> EXERCISE DESCRIPTION:
Copy nothing from the entries below except the lines from the one containing "The width and height of the screenshot is (365, 2576)." through the one containing "Task: Click on the 24/7 Channels", and copy those exactly.

> DATA FOR THIS TASK:
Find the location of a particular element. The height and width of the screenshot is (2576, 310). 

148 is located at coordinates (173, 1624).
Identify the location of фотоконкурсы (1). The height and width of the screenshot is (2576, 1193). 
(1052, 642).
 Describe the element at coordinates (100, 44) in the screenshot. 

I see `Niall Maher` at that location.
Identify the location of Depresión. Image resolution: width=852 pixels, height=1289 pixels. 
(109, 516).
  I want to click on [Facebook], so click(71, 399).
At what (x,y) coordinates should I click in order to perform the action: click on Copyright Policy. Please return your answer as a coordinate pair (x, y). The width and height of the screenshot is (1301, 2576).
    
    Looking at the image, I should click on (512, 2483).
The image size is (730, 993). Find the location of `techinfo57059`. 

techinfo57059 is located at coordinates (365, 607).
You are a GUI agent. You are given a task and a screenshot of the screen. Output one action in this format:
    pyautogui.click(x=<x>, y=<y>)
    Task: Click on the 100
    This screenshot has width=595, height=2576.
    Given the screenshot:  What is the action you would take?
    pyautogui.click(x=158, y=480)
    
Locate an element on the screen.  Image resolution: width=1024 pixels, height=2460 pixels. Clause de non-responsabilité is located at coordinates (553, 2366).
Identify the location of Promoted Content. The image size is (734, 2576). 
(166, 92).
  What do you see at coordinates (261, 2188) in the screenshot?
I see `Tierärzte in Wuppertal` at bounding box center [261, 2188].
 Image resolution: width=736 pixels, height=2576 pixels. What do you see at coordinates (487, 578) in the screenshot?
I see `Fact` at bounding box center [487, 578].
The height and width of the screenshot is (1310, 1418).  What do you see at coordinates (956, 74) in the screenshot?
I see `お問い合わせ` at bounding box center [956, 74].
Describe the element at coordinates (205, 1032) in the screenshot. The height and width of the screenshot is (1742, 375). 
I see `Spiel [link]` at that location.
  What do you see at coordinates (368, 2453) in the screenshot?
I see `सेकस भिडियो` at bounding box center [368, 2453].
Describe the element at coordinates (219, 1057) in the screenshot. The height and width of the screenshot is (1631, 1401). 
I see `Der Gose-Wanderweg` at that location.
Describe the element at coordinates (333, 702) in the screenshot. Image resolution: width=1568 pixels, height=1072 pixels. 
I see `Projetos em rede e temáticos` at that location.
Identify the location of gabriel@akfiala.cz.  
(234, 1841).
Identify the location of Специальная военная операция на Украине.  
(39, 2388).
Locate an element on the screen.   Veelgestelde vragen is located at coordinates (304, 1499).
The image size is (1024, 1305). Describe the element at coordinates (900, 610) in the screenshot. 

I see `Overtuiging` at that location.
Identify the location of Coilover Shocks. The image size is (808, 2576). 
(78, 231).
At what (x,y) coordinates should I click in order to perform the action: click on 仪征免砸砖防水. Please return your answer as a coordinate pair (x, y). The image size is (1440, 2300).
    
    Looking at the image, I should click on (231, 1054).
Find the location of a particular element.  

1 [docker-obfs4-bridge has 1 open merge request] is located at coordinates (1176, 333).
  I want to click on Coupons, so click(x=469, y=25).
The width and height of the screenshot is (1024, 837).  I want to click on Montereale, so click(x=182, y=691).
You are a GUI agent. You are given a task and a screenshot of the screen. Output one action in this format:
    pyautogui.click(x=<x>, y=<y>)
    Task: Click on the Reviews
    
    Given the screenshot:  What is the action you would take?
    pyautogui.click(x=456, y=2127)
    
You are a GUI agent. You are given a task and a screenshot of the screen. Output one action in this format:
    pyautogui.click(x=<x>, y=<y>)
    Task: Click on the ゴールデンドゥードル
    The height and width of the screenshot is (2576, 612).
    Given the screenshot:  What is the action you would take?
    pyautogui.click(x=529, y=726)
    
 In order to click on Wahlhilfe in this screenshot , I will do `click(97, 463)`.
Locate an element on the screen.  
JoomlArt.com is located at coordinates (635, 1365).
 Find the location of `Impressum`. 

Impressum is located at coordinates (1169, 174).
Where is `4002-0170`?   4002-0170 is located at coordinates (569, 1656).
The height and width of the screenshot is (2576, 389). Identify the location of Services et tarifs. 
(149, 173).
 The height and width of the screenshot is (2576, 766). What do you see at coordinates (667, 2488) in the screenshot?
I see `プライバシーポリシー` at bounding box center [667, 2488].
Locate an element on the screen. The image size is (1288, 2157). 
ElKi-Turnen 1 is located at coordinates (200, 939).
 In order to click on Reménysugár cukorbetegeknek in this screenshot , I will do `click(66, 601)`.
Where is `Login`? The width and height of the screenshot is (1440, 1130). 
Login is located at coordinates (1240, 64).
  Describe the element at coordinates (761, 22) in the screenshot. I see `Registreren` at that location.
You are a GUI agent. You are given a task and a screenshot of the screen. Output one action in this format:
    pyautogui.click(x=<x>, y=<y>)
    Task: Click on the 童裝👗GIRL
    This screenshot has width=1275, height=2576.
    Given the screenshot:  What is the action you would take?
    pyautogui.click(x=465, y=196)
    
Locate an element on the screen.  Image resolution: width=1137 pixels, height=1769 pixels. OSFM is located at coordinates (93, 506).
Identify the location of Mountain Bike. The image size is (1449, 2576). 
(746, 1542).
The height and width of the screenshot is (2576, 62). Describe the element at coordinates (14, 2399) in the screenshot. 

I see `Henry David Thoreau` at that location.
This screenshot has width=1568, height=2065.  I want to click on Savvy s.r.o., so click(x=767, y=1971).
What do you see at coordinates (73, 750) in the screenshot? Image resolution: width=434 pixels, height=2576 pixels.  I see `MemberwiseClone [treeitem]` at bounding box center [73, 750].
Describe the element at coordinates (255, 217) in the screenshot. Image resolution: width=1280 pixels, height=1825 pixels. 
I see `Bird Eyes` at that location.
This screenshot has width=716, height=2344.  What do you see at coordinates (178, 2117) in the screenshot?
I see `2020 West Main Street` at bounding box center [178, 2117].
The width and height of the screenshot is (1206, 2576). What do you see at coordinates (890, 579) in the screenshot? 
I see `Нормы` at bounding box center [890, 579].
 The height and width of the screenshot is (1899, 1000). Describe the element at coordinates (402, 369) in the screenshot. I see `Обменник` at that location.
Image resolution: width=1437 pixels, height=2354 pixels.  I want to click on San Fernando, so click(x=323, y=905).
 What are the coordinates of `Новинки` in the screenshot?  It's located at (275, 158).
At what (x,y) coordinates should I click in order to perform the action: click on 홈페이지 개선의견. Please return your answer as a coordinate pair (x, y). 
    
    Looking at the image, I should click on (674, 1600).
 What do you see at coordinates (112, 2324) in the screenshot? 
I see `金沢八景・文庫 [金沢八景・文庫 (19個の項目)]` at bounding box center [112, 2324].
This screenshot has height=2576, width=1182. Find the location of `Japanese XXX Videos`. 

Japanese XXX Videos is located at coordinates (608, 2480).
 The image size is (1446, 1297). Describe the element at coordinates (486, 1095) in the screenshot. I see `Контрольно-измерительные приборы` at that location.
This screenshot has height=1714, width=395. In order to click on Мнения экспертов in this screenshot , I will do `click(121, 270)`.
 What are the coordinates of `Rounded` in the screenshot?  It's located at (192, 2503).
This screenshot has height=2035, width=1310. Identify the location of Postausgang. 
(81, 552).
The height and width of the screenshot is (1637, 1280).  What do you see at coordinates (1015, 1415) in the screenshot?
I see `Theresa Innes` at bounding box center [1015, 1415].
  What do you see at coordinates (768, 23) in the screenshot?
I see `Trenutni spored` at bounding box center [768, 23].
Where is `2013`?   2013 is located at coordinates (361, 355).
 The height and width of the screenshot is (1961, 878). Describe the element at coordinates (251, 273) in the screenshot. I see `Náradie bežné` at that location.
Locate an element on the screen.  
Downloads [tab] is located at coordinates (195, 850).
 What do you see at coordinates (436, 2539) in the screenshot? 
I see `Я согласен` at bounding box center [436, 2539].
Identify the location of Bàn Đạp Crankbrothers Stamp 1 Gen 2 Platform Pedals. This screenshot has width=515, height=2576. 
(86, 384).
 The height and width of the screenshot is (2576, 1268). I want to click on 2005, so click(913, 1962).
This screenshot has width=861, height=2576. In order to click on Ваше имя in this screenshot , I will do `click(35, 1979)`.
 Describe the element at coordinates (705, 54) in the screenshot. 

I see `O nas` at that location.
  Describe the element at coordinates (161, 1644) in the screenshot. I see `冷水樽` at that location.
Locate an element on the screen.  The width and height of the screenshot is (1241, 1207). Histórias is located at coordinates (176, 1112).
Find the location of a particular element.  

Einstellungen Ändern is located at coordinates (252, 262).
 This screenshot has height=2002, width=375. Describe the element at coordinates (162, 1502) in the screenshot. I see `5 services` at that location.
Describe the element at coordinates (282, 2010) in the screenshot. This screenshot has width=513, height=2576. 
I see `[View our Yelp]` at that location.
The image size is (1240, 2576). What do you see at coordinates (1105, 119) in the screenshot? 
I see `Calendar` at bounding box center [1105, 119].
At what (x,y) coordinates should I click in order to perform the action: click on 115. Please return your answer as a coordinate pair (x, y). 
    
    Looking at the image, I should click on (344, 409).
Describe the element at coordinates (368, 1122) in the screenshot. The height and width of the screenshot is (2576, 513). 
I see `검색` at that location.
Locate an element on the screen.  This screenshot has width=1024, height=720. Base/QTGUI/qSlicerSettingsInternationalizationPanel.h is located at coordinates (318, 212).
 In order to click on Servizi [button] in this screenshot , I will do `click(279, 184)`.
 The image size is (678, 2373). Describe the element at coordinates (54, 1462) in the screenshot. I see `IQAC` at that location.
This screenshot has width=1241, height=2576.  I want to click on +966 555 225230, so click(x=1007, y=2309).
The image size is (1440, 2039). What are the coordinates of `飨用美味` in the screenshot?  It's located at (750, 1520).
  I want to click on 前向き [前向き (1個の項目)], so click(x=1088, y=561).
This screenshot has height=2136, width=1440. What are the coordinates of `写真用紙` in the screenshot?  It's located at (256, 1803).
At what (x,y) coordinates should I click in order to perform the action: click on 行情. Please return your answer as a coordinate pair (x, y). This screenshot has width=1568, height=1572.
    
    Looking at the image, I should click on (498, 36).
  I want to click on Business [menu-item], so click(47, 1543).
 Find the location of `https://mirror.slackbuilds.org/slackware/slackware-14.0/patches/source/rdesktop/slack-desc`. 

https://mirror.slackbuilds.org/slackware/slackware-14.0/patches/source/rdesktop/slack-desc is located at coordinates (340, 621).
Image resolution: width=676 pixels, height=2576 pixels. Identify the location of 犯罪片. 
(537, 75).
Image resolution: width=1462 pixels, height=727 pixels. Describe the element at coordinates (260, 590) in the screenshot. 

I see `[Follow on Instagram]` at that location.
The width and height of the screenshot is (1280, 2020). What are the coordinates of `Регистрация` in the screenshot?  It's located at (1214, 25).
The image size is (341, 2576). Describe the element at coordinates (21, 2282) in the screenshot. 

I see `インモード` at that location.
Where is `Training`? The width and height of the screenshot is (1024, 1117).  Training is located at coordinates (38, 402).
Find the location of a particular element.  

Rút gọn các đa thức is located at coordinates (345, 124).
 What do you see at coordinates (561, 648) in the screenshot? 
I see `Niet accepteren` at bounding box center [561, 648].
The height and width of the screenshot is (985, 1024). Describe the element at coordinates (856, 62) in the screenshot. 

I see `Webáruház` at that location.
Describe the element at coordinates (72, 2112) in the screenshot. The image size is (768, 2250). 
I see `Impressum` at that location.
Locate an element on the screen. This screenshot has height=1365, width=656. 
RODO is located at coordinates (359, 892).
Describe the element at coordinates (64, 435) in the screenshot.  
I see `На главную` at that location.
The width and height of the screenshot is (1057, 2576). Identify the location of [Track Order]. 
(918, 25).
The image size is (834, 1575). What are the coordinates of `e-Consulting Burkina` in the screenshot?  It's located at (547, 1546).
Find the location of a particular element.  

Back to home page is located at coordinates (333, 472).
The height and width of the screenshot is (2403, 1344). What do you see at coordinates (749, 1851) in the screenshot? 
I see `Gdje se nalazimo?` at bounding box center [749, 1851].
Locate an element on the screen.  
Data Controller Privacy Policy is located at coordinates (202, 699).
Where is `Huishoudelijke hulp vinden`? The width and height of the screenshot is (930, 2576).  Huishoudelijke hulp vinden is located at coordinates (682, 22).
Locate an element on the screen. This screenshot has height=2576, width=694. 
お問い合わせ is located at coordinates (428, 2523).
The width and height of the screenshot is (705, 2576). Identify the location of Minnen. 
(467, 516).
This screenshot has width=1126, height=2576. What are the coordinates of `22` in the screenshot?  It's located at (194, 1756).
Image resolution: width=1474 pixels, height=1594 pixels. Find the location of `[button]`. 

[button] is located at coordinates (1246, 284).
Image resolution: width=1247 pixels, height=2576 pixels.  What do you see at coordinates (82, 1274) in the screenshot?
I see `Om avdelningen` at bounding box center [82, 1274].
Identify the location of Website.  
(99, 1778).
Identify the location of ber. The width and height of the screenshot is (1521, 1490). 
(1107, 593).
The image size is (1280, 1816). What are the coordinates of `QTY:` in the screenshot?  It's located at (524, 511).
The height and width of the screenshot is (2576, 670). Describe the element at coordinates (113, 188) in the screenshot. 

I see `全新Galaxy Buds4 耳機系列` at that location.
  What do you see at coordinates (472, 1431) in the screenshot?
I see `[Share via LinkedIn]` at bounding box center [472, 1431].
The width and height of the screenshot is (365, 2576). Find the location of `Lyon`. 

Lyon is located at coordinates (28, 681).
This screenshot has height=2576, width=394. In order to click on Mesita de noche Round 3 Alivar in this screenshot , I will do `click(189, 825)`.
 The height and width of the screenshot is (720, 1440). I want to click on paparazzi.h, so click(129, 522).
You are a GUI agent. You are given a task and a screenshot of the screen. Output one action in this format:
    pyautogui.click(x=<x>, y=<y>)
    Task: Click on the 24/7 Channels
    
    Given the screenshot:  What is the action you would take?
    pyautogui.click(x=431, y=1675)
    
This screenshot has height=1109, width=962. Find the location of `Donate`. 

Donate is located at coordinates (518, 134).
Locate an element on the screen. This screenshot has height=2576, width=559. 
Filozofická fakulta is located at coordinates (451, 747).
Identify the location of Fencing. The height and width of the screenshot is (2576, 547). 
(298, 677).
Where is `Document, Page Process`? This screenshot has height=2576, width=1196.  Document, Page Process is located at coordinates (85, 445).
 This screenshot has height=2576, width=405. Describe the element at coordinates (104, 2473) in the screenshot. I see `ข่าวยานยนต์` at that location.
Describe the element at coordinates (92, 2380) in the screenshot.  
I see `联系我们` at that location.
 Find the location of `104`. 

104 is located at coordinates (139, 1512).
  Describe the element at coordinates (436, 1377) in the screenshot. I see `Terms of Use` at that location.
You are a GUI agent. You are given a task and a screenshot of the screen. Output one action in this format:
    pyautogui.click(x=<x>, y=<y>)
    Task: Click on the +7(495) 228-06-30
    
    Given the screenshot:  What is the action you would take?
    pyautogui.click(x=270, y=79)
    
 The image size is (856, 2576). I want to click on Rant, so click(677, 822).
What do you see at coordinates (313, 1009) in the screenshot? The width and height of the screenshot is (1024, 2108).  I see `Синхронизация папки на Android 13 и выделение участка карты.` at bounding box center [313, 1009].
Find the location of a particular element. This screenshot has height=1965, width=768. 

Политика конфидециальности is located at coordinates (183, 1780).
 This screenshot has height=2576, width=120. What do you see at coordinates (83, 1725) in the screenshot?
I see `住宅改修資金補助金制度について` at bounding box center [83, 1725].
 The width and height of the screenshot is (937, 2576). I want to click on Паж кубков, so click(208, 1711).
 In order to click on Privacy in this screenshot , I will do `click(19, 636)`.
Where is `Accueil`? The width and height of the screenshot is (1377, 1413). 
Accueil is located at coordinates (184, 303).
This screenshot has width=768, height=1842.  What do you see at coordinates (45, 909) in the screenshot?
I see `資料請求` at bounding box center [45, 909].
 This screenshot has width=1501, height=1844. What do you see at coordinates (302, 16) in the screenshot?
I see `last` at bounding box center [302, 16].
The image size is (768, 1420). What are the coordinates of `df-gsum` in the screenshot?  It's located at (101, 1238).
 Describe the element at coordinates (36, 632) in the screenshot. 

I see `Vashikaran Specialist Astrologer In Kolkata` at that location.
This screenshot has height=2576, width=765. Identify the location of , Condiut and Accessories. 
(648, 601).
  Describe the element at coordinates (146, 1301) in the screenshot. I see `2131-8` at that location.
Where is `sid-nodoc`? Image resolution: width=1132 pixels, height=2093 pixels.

> WRITTEN ANSWER:
The width and height of the screenshot is (365, 2576). Find the location of `Lyon`. 

Lyon is located at coordinates (28, 681).
This screenshot has height=2576, width=394. In order to click on Mesita de noche Round 3 Alivar in this screenshot , I will do `click(189, 825)`.
 The height and width of the screenshot is (720, 1440). I want to click on paparazzi.h, so click(129, 522).
You are a GUI agent. You are given a task and a screenshot of the screen. Output one action in this format:
    pyautogui.click(x=<x>, y=<y>)
    Task: Click on the 24/7 Channels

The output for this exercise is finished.